Ma la sua infanzia è piena di spostamenti. La famiglia segue gli incarichi del padre, che impone a lui e ai suoi due fratelli un’educazione rigida e severa, secondo la disciplina militare. Giovanni cresce «tra bauli e vagoni e caserme». I treni gli diventano familiari, e torneranno come un motivo ricorrente in molti suoi romanzi. Novi Ligure, poi Saluzzo, elementari e ginnasio a Piacenza. Arpino è un lucignolo troppo alto e grosso che si sente ridicolo vestito da balilla e per tutta la vita continuerà a provare verso ogni divisa o gerarchia un senso di grottesco e di fastidio («Tenevo il cappotto perché mi vergognavo ad andare in giro a gambe nude»).
Nel 1940, alla morte del nonno materno, il piemontese solido vicino alla terra e patriarca leggendario di cui Giovanni porta il nome, che da giovane si era imbarcato per Buenos Aires e poi aveva fatto fortuna con il caffè di via Cavour («seguivo mio nonno come un destino assegnatomi»), sua madre ritorna a Bra per occuparsi dell’eredità familiare, stabilendosi nella villa in collina di famiglia, sopra il santuario della Madonna dei Fiori.

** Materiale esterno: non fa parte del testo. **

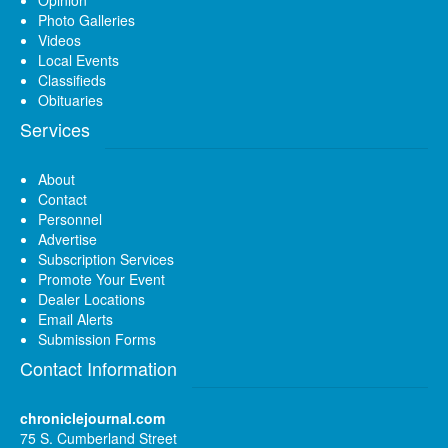
Opinion
Photo Galleries
Videos
Local Events
Classifieds
Obituaries
Services
About
Contact
Personnel
Advertise
Subscription Services
Promote Your Event
Dealer Locations
Email Alerts
Submission Forms
Contact Information
chroniclejournal.com
75 S. Cumberland Street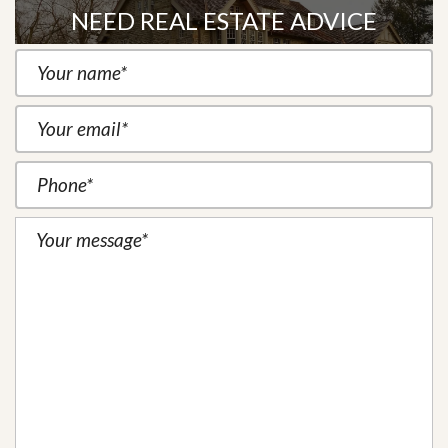
NEED REAL ESTATE ADVICE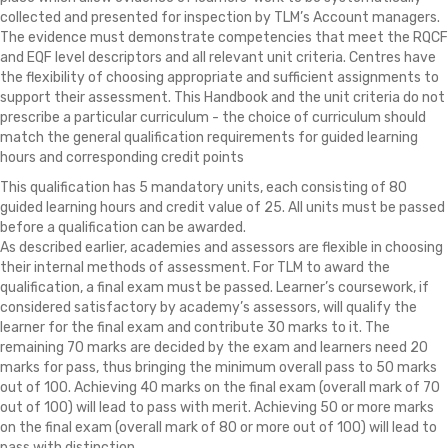
collected and presented for inspection by TLM’s Account managers.
The evidence must demonstrate competencies that meet the RQCF
and EQF level descriptors and all relevant unit criteria. Centres have
the flexibility of choosing appropriate and sufficient assignments to
support their assessment. This Handbook and the unit criteria do not
prescribe a particular curriculum - the choice of curriculum should
match the general qualification requirements for guided learning
hours and corresponding credit points
This qualification has 5 mandatory units, each consisting of 80
guided learning hours and credit value of 25. All units must be passed
before a qualification can be awarded.
As described earlier, academies and assessors are flexible in choosing
their internal methods of assessment. For TLM to award the
qualification, a final exam must be passed. Learner’s coursework, if
considered satisfactory by academy’s assessors, will qualify the
learner for the final exam and contribute 30 marks to it. The
remaining 70 marks are decided by the exam and learners need 20
marks for pass, thus bringing the minimum overall pass to 50 marks
out of 100. Achieving 40 marks on the final exam (overall mark of 70
out of 100) will lead to pass with merit. Achieving 50 or more marks
on the final exam (overall mark of 80 or more out of 100) will lead to
pass with distinction.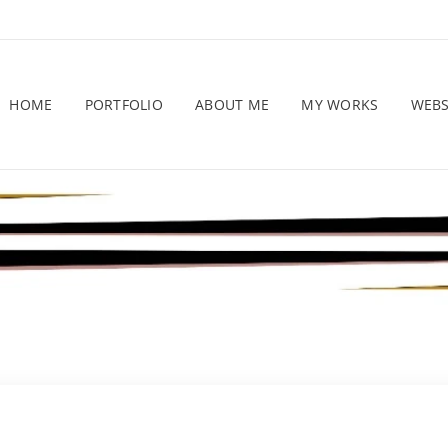
HOME
PORTFOLIO
ABOUT ME
MY WORKS
WEB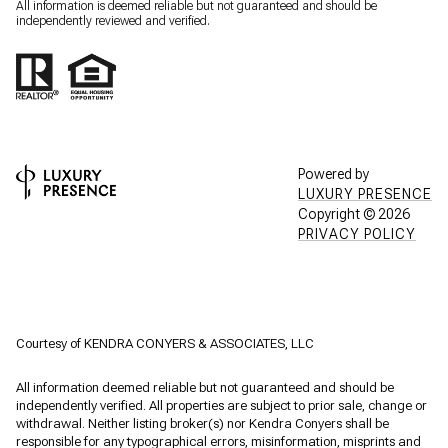
All information is deemed reliable but not guaranteed and should be
independently reviewed and verified.
Powered by
LUXURY PRESENCE
Copyright ©
2026
PRIVACY POLICY
Courtesy of KENDRA CONYERS & ASSOCIATES, LLC
All information deemed reliable but not guaranteed and should be
independently verified. All properties are subject to prior sale, change or
withdrawal. Neither listing broker(s) nor Kendra Conyers shall be
responsible for any typographical errors, misinformation, misprints and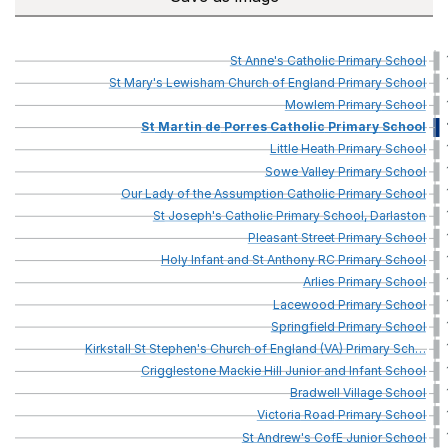
St
Anne's
Catholic
Primary
School
St
Mary's
Lewisham
Church
of
England
Primary
School
Mowlem
Primary
School
St
Martin
de
Porres
Catholic
Primary
School
Little
Heath
Primary
School
Sowe
Valley
Primary
School
Our
Lady
of
the
Assumption
Catholic
Primary
School
St
Joseph's
Catholic
Primary
School,
Darlaston
Pleasant
Street
Primary
School
Holy
Infant
and
St
Anthony
RC
Primary
School
Arlies
Primary
School
Lacewood
Primary
School
Springfield
Primary
School
Kirkstall
St
Stephen's
Church
of
England
(VA)
Primary
Sch
…
Crigglestone
Mackie
Hill
Junior
and
Infant
School
Bradwell
Village
School
Victoria
Road
Primary
School
St
Andrew's
CofE
Junior
School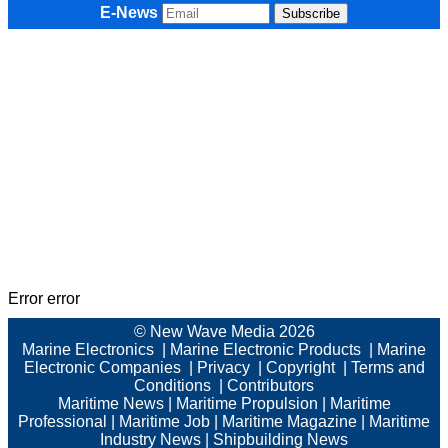
E-News
Error error
© New Wave Media 2026
Marine Electronics
|
Marine Electronic Products
|
Marine
Electronic Companies
|
Privacy
|
Copyright
|
Terms and
Conditions
|
Contributors
Maritime News
|
Maritime Propulsion
|
Maritime
Professional
|
Maritime Job
|
Maritime Magazine
|
Maritime
Industry News
|
Shipbuilding News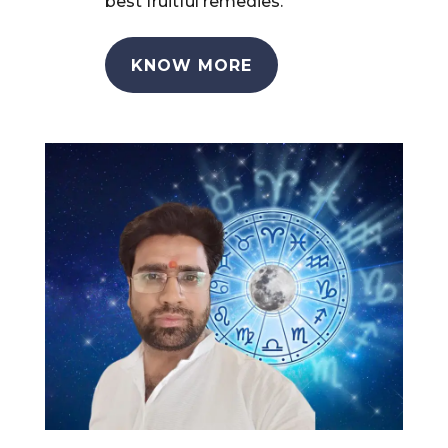
best fruitful remedies.
KNOW MORE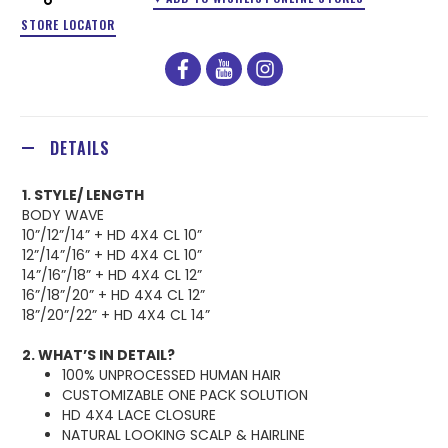
STORE LOCATOR
facebook
youtube
instagram
DETAILS
1. STYLE/ LENGTH
BODY WAVE
10”/12”/14” + HD 4X4 CL 10”
12”/14”/16” + HD 4X4 CL 10”
14”/16”/18” + HD 4X4 CL 12”
16”/18”/20” + HD 4X4 CL 12”
18”/20”/22” + HD 4X4 CL 14”
2. WHAT’S IN DETAIL?
100% UNPROCESSED HUMAN HAIR
CUSTOMIZABLE ONE PACK SOLUTION
HD 4X4 LACE CLOSURE
NATURAL LOOKING SCALP & HAIRLINE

Una villa grandissima: giardini, cortile, portico, e «un mezzo bosco, una vigna, una piantagione di prugne e di peschi». A Bra, dove già trascorreva le vacanze estive, Arpino si iscrive al liceo classico, mentre suo padre, dopo la tragica delusione dell’8 settembre, abbandona la vita militare e si ritira in una sorta di risentito esilio.
Sono gli anni della sua formazione. Giovanni si lega a un farmacista comunista, Cordero, lettore di classici e membro del CNL, e a un poeta e pittore stravagante e irregolare, Velso Mucci, collaboratore del Selvaggio e con un passato parigino e sorprendenti frequentazioni artistiche (Cardarelli, Ungaretti, Éluard, Tzara, Hikmet). Velso è il primo modello di una figura che tornerà spesso nella narrativa di Arpino, «bracconiere di personaggi»: quella del nottambulo, che passa il suo tempo nei bar e nelle osterie, a giocare a carte fino all’ora di chiusura e a parlare di letteratura e filosofia. Sarà anche il primo a cui sottoporrà i suoi scritti.
Inizia un periodo di grande fervore. La guerra è appena finita, la Repubblica è ancora una rivincita morale per gli ex partigiani delle Langhe, le serate braidesi sono inesauribili, come inesauribili sono le voci e i ricordi degli amici. In questa temperatura, la vocazione letteraria si manifesta con sempre più forza. Nel 1945, spinto dal padre, che lo vorrebbe notaio, Giovanni si iscrive a Giurisprudenza a Torino e per un anno fa il pendolare, ma l’anno successivo si è già trasferito nei corridoi di Palazzo Campana, sede della facoltà di Lettere. Il primo libro è una plaquette di versi di sapore classico e quasi religioso, pubblicata nel 1946 a proprie spese e con il doppio nome di Giovanni Salvatore presso la piccola casa editrice Esperia, con il titolo Dov’è la luce? Arpino ha soli diciannove anni.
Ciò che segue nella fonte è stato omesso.